Personal R&D Project

Deep Learning

Reinforcement Learning

Proof of Concept

Research into automating quay cranes with reinforcement learning

Published

February 11, 2021

Built with: Unity3D · ML-Agents · PPO · SAC

Overview

The aim of this project was to disprove the hypothesis of a colleague at the time, who stated that AI / ML could never replace quay crane operators. At the time, I was still a crane operator, with an interest in machine learning, determined to prove my colleague wrong. This sparked a year-long research journey to explore whether RL could learn to effectively operate a quay crane.

Key Insight: By the end, I was (and still am) convinced that with enough resources, RL can perform 95% of the tasks a crane operator does.

Challenges

Simulation

There was no quay crane simulation freely available. Commercial simulations existed, but they were not aimed at reinforcement learning and were prohibitively expensive. The only practical solution was to develop a custom simulator using the Unity3D game engine, which also served as the training backbone via the ML-Agents package. The simulation started out basic but grew in fidelity as the project progressed.

Navigating Unfamiliar Territory

At the time I had a strong interest in AI but lacked formal training or hands-on experience. Unity3D’s ML-Agents package provided curated, well-tested implementations of PPO and SAC, which allowed me to focus on the aspects of RL that mattered most: environment design, reward shaping, and learning curricula.

Limited Resources

Working without dedicated hardware meant visual inputs — as would be used in a production system — were not feasible. Instead, the model received structured positional inputs: crane position, spreader position and velocity, spreader distance to key objects, and a target location for the spreader. This constraint pushed cleaner state space design and faster iteration.

Complex Target Behaviour

The goal was not simply to move containers, but to do so safely — respecting operational safety rules and equipment limits. This is a skill that takes human operators months to develop.

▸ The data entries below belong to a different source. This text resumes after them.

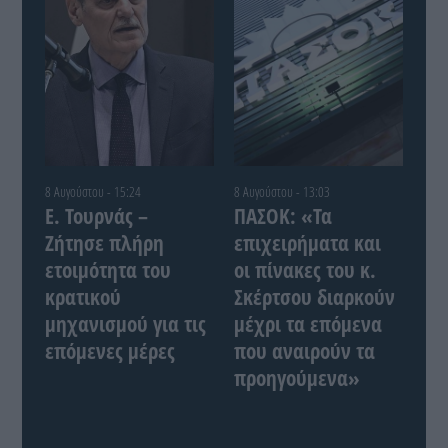
8 Αυγούστου - 15:24
8 Αυγούστου - 13:03
Ε. Τουρνάς –
ΠΑΣΟΚ: «Τα
Ζήτησε πλήρη
επιχειρήματα και
ετοιμότητα του
οι πίνακες του κ.
κρατικού
Σκέρτσου διαρκούν
μηχανισμού για τις
μέχρι τα επόμενα
επόμενες μέρες
που αναιρούν τα
προηγούμενα»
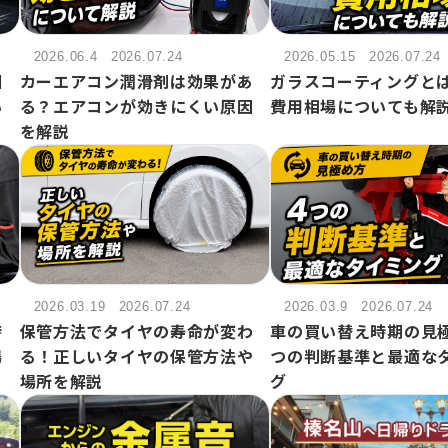
2026.06.4
2026.07.24
2026.05.15
2026.07.24
因
カーエアコン潤滑剤は効果があ
ガラスコーティングと
い
る？エアコンが効きにくい原因
費用相場についても解
を解説
2026.03.19
2026.07.24
2026.03.9
2026.07.24
時
保管方法でタイヤの寿命が変わ
車の買い替え時期の見
場
る！正しいタイヤの保管方法や
つの判断基準と最適な
場所を解説
グ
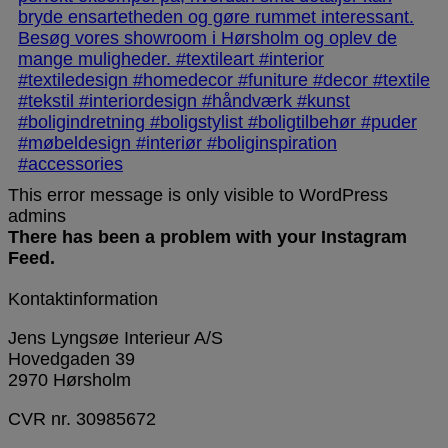
This error message is only visible to WordPress
admins
There has been a problem with your Instagram
Feed.
Kontaktinformation
Jens Lyngsøe Interieur A/S
Hovedgaden 39
2970 Hørsholm
CVR nr. 30985672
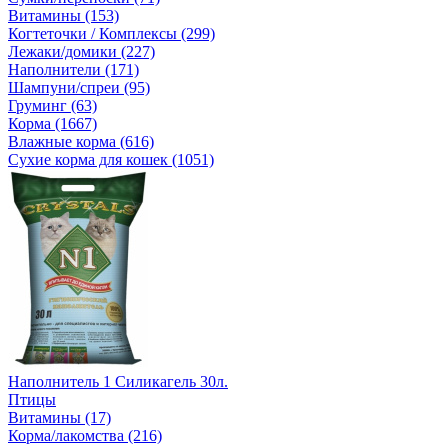
Витамины (153)
Когтеточки / Комплексы (299)
Лежаки/домики (227)
Наполнители (171)
Шампуни/спреи (95)
Груминг (63)
Корма (1667)
Влажные корма (616)
Сухие корма для кошек (1051)
Наполнитель 1 Силикагель 30л.
Птицы
Витамины (17)
Корма/лакомства (216)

To address this, I designed a training curriculum that introduced progressively harder tasks as the model mastered each stage, guiding it from basic movement control through to safe, constrained container placement.

Training Process

In the video below, you can see the different stages of how the model learned.

Conclusion

The project succeeded in its core goal. The trained agent learned to place containers precisely against existing stacks on a vessel, actively control spreader swing, and consistently respect the safety rules around minimum safe lift heights — behaviours that take human operators months to internalise.

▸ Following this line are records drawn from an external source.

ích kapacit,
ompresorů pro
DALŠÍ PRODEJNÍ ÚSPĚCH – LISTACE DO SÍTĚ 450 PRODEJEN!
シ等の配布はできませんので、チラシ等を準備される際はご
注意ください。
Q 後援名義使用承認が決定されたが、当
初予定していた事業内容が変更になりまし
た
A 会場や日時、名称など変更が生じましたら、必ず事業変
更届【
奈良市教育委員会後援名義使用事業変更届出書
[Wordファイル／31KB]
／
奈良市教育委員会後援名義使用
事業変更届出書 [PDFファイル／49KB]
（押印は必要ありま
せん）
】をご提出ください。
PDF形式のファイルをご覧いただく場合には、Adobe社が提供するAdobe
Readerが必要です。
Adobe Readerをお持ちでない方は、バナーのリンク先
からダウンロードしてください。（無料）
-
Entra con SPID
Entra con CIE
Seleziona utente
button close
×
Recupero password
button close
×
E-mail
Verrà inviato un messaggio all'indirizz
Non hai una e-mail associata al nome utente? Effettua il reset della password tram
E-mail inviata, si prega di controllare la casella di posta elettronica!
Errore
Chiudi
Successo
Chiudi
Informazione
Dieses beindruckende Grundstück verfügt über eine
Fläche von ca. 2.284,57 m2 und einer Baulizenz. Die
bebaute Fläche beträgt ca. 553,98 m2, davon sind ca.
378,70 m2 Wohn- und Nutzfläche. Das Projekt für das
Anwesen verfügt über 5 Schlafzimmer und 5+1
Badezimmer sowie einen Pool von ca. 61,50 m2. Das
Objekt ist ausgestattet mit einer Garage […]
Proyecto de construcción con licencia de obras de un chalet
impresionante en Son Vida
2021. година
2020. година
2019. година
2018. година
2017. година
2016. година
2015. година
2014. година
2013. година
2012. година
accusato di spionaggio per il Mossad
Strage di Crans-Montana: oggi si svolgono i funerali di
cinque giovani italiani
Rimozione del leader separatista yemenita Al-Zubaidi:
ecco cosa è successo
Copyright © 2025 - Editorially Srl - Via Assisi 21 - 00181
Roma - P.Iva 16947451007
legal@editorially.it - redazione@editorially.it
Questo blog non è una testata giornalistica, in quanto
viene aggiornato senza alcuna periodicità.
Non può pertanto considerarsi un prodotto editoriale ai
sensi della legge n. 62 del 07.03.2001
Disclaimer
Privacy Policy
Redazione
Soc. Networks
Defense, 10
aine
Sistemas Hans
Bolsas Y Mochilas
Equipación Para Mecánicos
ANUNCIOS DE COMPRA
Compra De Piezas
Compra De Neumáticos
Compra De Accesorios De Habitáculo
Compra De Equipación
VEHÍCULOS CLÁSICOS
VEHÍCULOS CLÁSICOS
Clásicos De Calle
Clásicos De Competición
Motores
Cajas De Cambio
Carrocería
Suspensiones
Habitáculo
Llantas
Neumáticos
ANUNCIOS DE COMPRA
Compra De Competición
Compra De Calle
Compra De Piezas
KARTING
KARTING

This convinced me that with sufficient compute and a well-designed environment, RL can realistically automate the majority of quay crane operations. The remaining gap lies not in the algorithm, but in simulation fidelity and resource investment.

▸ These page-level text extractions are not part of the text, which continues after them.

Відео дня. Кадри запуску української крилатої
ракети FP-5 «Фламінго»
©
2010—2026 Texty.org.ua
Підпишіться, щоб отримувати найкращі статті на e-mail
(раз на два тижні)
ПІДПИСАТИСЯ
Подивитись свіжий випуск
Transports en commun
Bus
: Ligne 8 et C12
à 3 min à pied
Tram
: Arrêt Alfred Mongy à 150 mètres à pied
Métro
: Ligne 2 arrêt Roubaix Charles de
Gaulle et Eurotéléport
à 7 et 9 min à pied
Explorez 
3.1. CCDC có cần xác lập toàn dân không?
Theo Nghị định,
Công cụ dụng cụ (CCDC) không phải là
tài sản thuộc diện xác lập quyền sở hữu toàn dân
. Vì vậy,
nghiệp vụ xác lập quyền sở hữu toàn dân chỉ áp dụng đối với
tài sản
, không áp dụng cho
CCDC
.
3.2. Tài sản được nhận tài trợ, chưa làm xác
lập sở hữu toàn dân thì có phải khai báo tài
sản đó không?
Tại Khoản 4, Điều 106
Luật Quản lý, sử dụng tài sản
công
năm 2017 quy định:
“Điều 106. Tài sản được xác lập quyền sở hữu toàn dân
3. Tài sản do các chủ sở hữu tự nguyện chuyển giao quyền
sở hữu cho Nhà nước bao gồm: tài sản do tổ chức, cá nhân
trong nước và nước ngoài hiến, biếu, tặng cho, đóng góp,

It was this realisation — that the domain I knew best was on the cusp of a fundamental shift — that led me to enrol in the Turing College data science programme and pursue a full career transition into the field.

From here, the most natural extension would be expanding the scope to include shipboard operations: hatch cover handling, container discharge sequencing, and lashing coordination — tasks that today still depend entirely on human judgment.